Duluth-Shell :  C Shell scripts to replicate Duluth systems from Senseval-2  

			Copyright (C) 2002-2003
                    Ted Pedersen, tpederse@d.umn.edu  
                     University of Minnesota, Duluth 
			      February 2002 (v0.1)	

  		   http://www.d.umn.edu/~tpederse/code.html

They are provided to replicate the Duluth systems that participated in the 
Senseval-2 comparative exercise among word sense disambiguation systems. 

======================================================================

Preliminaries:
-------------- 

Before you can run these scripts that replicate the Duluth word sense 
disambiguation systems, you must have the following installed on your 
machine. All of this code is freely available: 

Weka (v3.2.1)     http://www.cs.waikato.ac.nz/~ml/weka/index.html
BSP (v0.4)        http://www.d.umn.edu/~tpederse/code.html
SenseTools (v0.1) http://www.d.umn.edu/~tpederse/code.html

Make sure that the directories where this code resides is included in 
your $PATH. You will also need to include your Weka and SenseTools 
directories in $CLASSPATH, since both use Java code. BSP v0.4 is not
the most current version of BSP, but is mentioned here since it was
the version used during Senseval-2 in spring/summer 2001. More current
versions will work as well. 

Here is how I set up my $PATH and other environment variables in my
.cshrc file:

setenv WEKAHOME $HOME/weka-3-2-1
setenv CLASSPATH $HOME/weka-3-2-1/weka.jar:$HOME/SenseTools-0.1:

set path = ($HOME/Duluth-Shell/Scripts $path)   # senseval scripts
set path = ($HOME/Duluth-Shell/Perl $path)      # senseval perl code
set path = ($HOME/bsp-v0.4 $path)               # bsp 
set path = ($HOME/SenseTools-0.1 $path)         # sensetools 
set path = ($HOME/Python-2.1 $path)             # python

(These paths will of course vary depending on where you decide to
install these various packages. I have just put them all in my $HOME
directory. Also note that all Perl programs (filenames end in .pl) 
and the Python program (scorer.python) assume that Python and Perl 
reside in /usr/local/bin/. If this is not the case you will need to
edit the first line of these programs where this is specified, or 
create an alias to this directory from the actual location.
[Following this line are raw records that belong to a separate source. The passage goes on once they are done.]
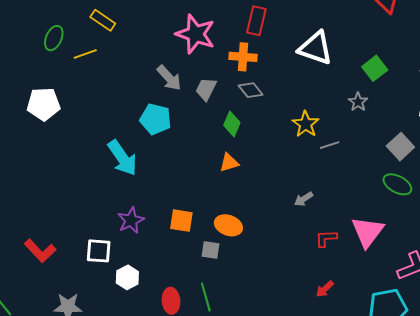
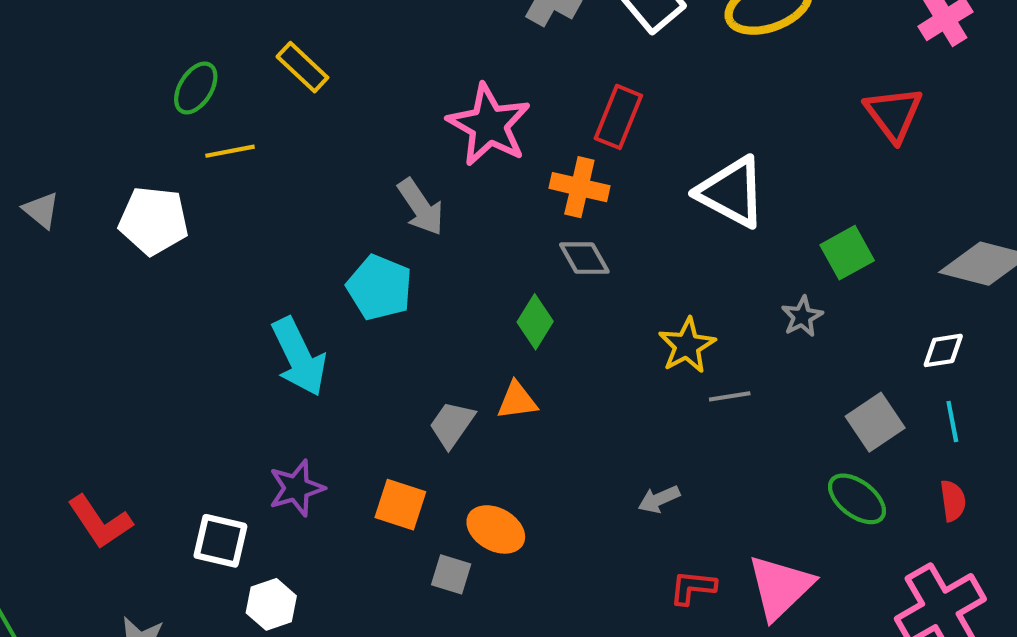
yellow line: (85, 54) -> (230, 151), moved
gray trapezoid: (206, 89) -> (452, 424), moved

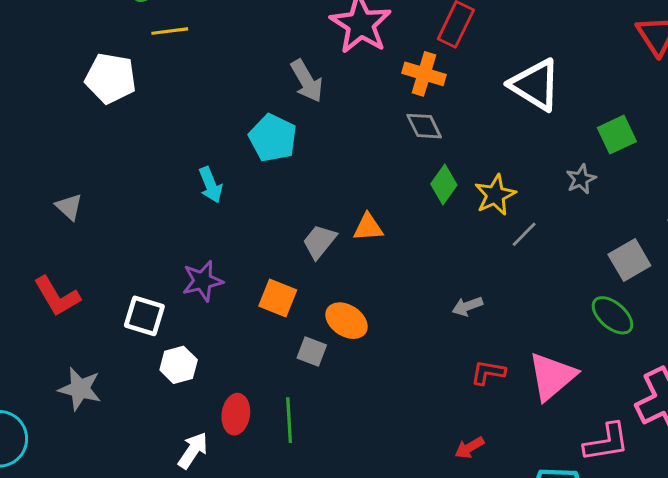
gray triangle: (41, 210) -> (69, 207), moved
green diamond: (535, 322) -> (444, 185), moved
cyan arrow: (299, 357) -> (211, 185), size x0.6
gray line: (730, 396) -> (524, 234), turned -40

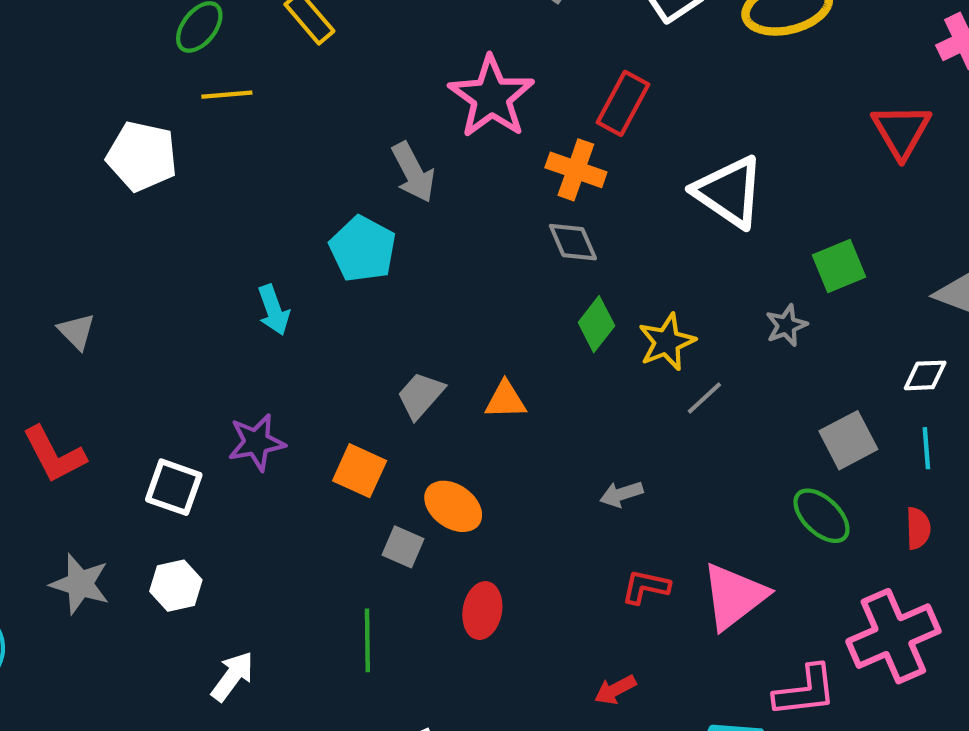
orange triangle: (368, 227) -> (505, 400), moved
white hexagon: (179, 365) -> (176, 586), moved
red ellipse: (236, 414) -> (482, 611), moved

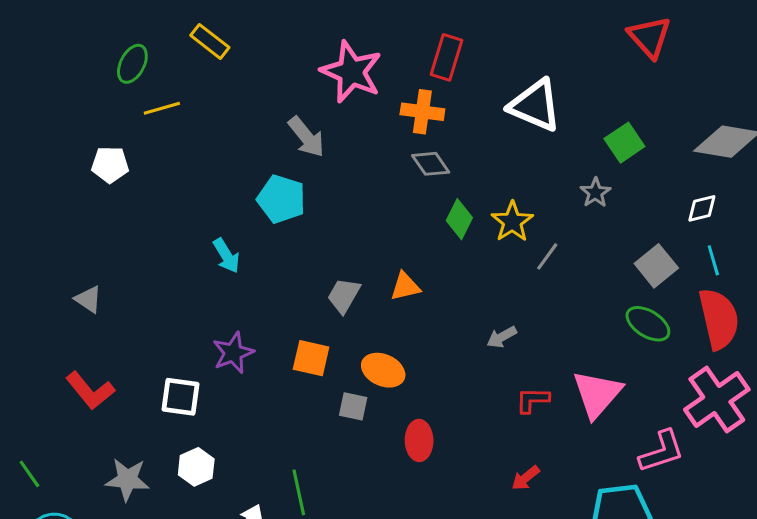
white pentagon: (142, 156) -> (110, 165), size x0.7
red semicircle: (918, 528) -> (719, 319), size x2.0
green line: (367, 640) -> (299, 492), moved

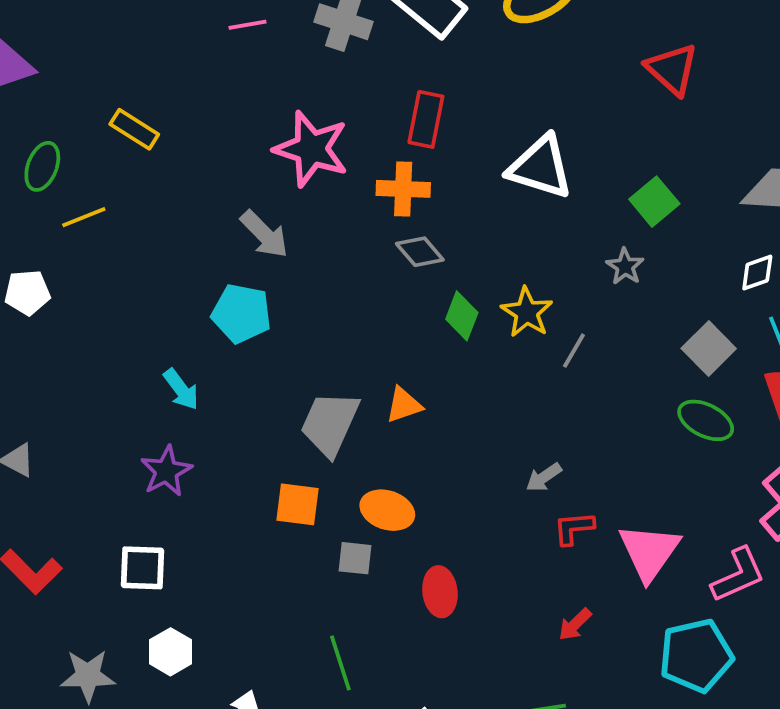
gray trapezoid: (344, 295) -> (330, 424), size x1.5
gray arrow: (502, 337) -> (544, 477), moved
purple star: (233, 353) -> (166, 471), moved
pink triangle: (597, 394) -> (649, 552), moved
green line: (299, 492) -> (340, 663), moved

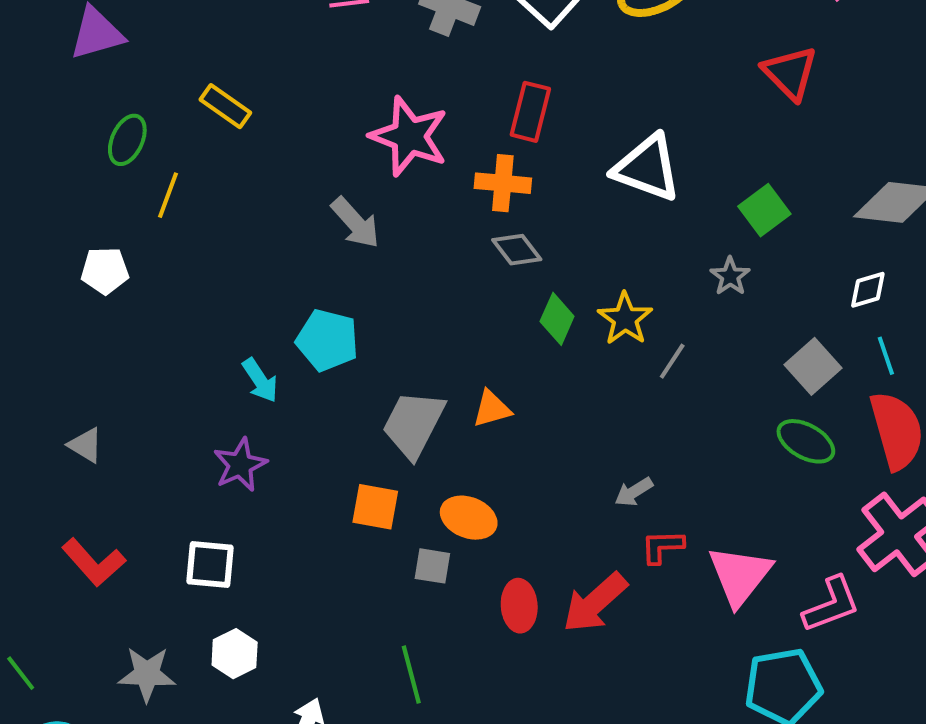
yellow line: (84, 217) -> (168, 195), turned -51
cyan pentagon: (241, 313) -> (327, 340), moved
red arrow: (575, 624) -> (595, 603), moved, size x1.8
Weka is written in Java, BSP and SenseTools are written in Perl, the
Senseval scoring program is written in Python. There is also a Java
program used in SenseTools. Thus, you'll need to have the following
programming languages available on your system. If you don't they 
are all freely available and seem to be easy to install:

Java (1.3.1)    http://www.java.sun.com
Perl (5.6.1)    http://www.perl.org
Python (2.1)    http://www.python.org

Keep in mind that these scripts and all these instructions are written
from a Unix/Linux perspective. If you are on a different platform no doubt
there are some special things that you will need to do that are not
discussed here. I have not tested these systems outside of Linux/Unix and
am not sure what would be involved to make them run on other platforms.  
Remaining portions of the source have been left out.